Choosing the perfect wine for your wedding breakfast

 

It is natural for a couple to want their wedding to be as perfect as it can be, from the prettiest church for the ceremony to the most practical and attractive venue for the wedding breakfast; but no celebration is complete without alcohol, and a wedding breakfast may be judged solely on the quality of the wines served.

 

What is a wedding breakfast?

 

Used only in the UK, the term wedding breakfast is the traditional name given to the first meal the bride and groom enjoy together as a married couple. Despite the inclusion of the word breakfast, the meal is rarely this. It is more often what would be considered as a lunch, or in the case of some late afternoon weddings, an early dinner.

 

Wine tasting

 

Selecting suitable wines for a wedding should start with a wine tasting session by the bride and groom. When choosing wines to taste, the wedding breakfast menu should be considered. Certain wines go with particular foods; for example, red meat and game, such as lamb or venison, work well with full-bodied reds, while white meats and fish, such as chicken or sea bass, would be spoiled by such a robust flavour and are better partnered with white wines. It could be a good idea for a couple to attend a wine tasting day, where they can be advised by a wine expert on which wines would work best with their menu and have an enjoyable day out.

 

Different wines for different courses

 

A wedding breakfast will naturally be made up of several courses, and it is usual for different wines to accompany each course. Not only this, but couples will have to consider the preferences of their guests. Some guests may prefer red wine to white, or vice versa, regardless of the food, and so it is a good idea to provide a choice, at least for the main meat course.

 

Desserts are another matter altogether.
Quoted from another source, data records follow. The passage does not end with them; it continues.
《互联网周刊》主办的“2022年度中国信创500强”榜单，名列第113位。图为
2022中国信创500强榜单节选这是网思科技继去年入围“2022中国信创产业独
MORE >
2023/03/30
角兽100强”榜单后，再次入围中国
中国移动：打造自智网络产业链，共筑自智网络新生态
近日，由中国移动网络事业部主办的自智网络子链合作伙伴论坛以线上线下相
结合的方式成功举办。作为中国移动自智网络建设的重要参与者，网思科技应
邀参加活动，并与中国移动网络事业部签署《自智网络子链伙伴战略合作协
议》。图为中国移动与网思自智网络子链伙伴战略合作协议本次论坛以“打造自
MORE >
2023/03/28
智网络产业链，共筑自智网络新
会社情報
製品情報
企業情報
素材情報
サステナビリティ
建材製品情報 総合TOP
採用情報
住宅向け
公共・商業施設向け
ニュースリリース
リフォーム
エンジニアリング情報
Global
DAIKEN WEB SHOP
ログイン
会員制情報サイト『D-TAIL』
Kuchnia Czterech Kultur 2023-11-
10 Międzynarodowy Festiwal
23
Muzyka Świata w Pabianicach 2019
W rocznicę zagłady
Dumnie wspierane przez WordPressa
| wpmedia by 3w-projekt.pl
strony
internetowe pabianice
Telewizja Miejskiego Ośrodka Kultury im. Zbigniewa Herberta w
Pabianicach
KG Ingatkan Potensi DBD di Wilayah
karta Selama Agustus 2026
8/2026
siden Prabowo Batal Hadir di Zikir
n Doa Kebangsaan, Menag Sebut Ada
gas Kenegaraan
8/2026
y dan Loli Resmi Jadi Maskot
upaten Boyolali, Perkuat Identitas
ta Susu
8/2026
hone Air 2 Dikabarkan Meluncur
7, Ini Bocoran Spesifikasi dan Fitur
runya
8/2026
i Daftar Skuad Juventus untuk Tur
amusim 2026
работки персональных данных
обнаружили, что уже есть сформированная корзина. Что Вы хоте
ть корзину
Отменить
Here, sweet often goes best with sweet. A sweet dessert wine will complement the sugar in a pudding and help to cleanse the palate, but a white wine is also suitable for this course.

 

Regarding the cheese course, a Beaujolais will go well with the stronger cheeses, such as Brie, Camembert and goat cheese, while a Chardonnay will complement these as well as a Roquefort, Cheddars and blue cheeses. Port is another traditional choice for drinking with cheese.

 

The finishing touch

 

There is no point choosing sophisticated wines for a wedding breakfast and then serving them in plastic cups. A couple should ensure that their choices of wines are served in wine glasses to suit the occasion, and this is especially the case when it comes to the end of dinner toast. Champagne is the usual drink of choice for this part of the celebration and should be served in crystal Champagne flutes. However, a less expensive alternative to Champagne is a sparkling wine, such as Prosecco or Cava, and, in truth, many guests will hardly notice the difference.